This morning's headlines . . .



Wow. What kind of sandal do you suppose it was?

Jul. 31st, 2006

Brody

Ms. President . . .

Last night on 60 Minutes, in Andy Rooney's commentary, he wondered why we had never had a woman president before. He noted how many other countries have had and do have women presidents, how women live longer than men, and how women seem to abide the law way better than men (93% of prisoners are male), more women go to and graduate from college than men, plus a few other points that seem to indicate that we are missing the boat in the president gender department.

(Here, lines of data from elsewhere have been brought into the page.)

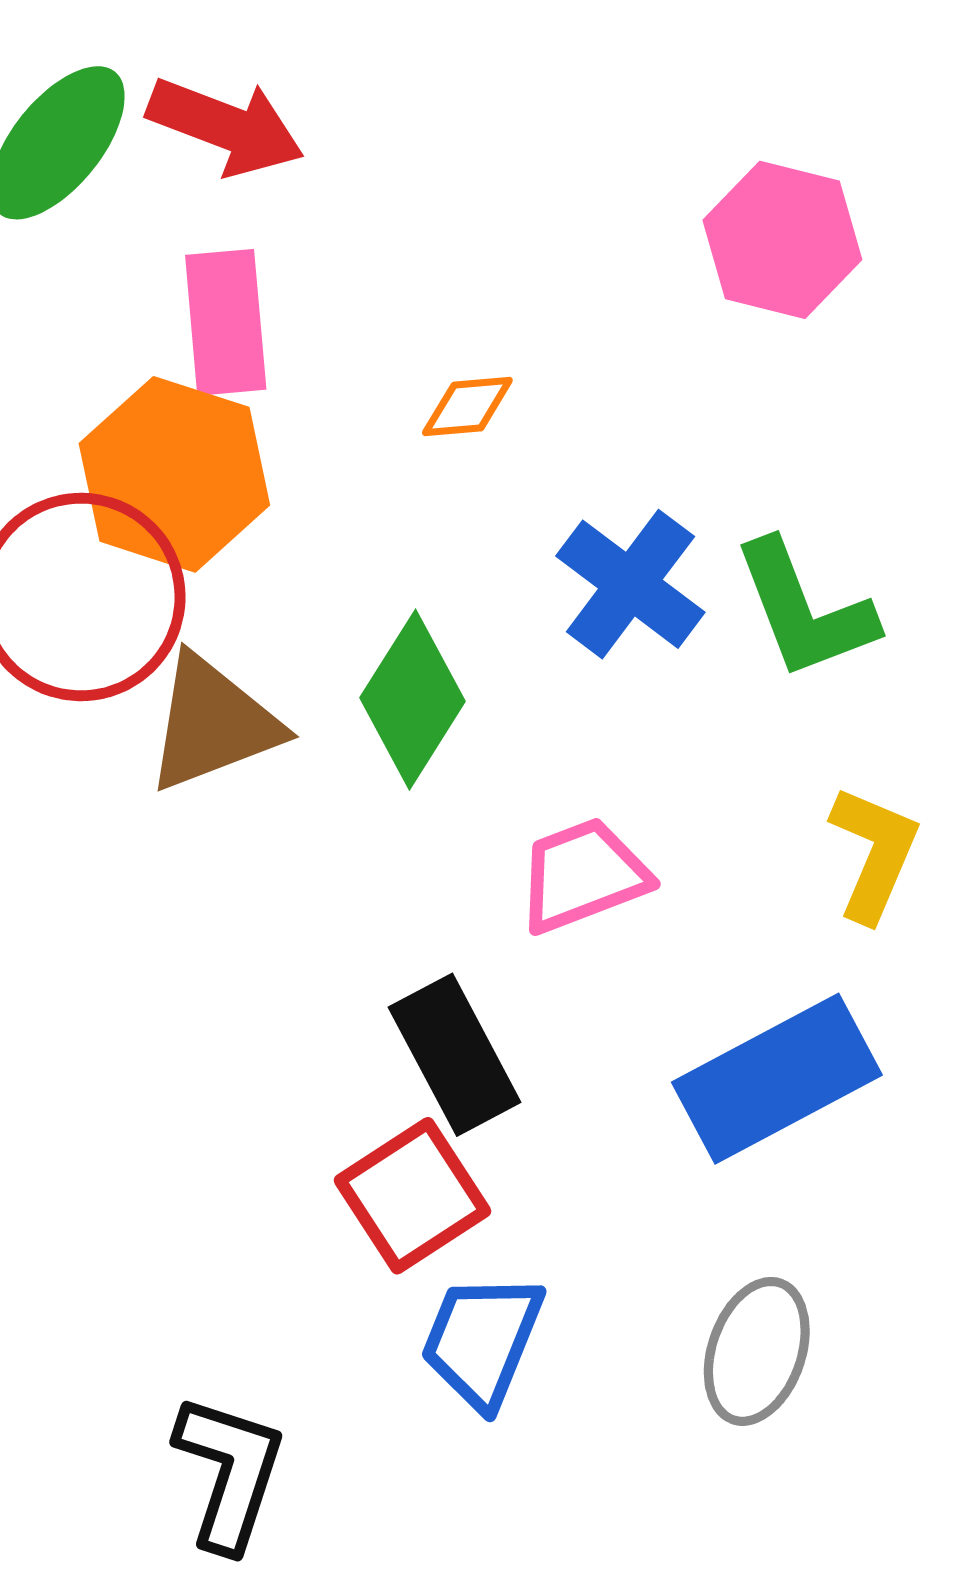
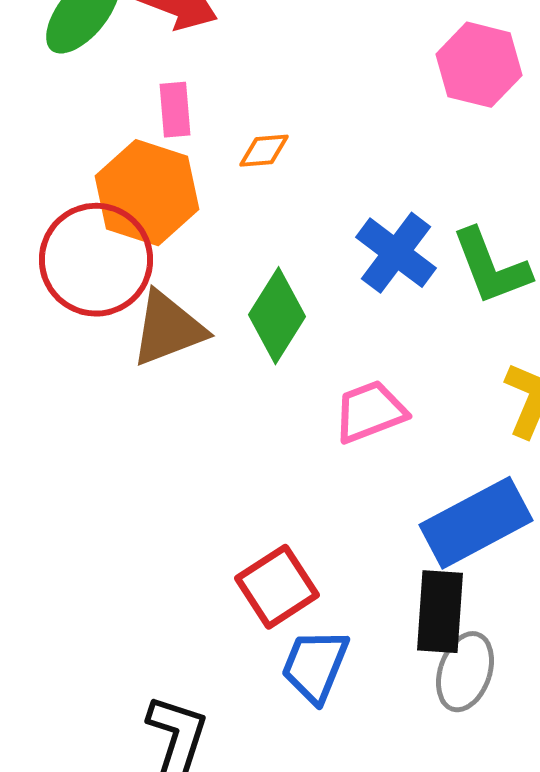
pink rectangle: (226, 322) -> (175, 110), size x0.7
orange diamond: (467, 407) -> (264, 151), moved
black rectangle: (455, 1055) -> (440, 612), moved, turned 32

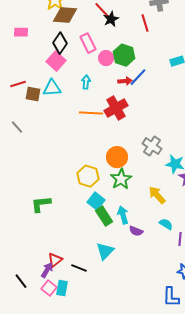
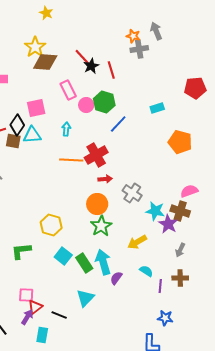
red line: (145, 23) -> (111, 70), moved
black diamond: (60, 43) -> (17, 125), moved
pink square: (56, 61) -> (36, 108), turned 36
red arrow: (125, 81) -> (105, 179), moved
yellow hexagon: (88, 176) -> (51, 225), moved
yellow arrow: (157, 195) -> (137, 242), turned -78
cyan square: (96, 201) -> (63, 256), moved
cyan arrow: (123, 215) -> (103, 262), size x1.4
purple semicircle: (136, 231) -> (116, 278), turned 104
pink square: (49, 288) -> (26, 295), moved, turned -35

Why indeed, Andy? I wonder too.

Jun. 6th, 2006

Brody

Hyper Baby Boomers . . .

I was reading an article in Time Magazine (May 29, 2006) about a girl and her boyfriend who were barred from the prom because he was too old. She was 18 but he was 21. The school didn't allow guests older than 20. This surprised me. When I went to my senior prom I was 17 and my date was 20 but there were no age limits and older dates were allowed. The article went on to say that sociologists believe that the "hyper-protective parenting characteristics of baby boomers" are at least partially responsible for these stricter rules.

Hm. I really took note of the phrase hyper-protective parenting characteristics. Is this going to be a new catch phrase for us baby boomers? Is it true? Do we not give our children as long a leash as we had as teens? Why?
Is the world really a more dangerous place and we have to protect our children so much more? Yes, it might be. But maybe not too. When I was a kid there were air raid drills once a week in school, smallpox, polio, virtually no such thing as gun control, and bomb shelter signs were posted everywhere. Yep, our mall was a designated place to escape “the” bomb. If all of that is not enough to make a parent paranoid, I don’t know what is. But my parents weren’t. They were good parents, but they didn’t stress about where I was every minute of the day and there was no such thing as grounding or curfews or having to know all my friends. Hey, us neighborhood kids practically felt like free agents.

So what has changed? I am not entirely convinced the world is a nastier place. Maybe it is. Maybe not. Maybe our parents were just ignorant? Or maybe we know too much? Do we have information overload? Just like we know that caffeine, wine, sex, and salmon are good for us one day (and bad the next) are we paranoid because we have so much media exposure about every possible horrible thing that could happen to our kids–and we can find out on at least seventy-four different channels?

I don’t know the answers–just asking the questions–because yes, I do agree that we baby-boomer are hyper parents.

Guilty as charged.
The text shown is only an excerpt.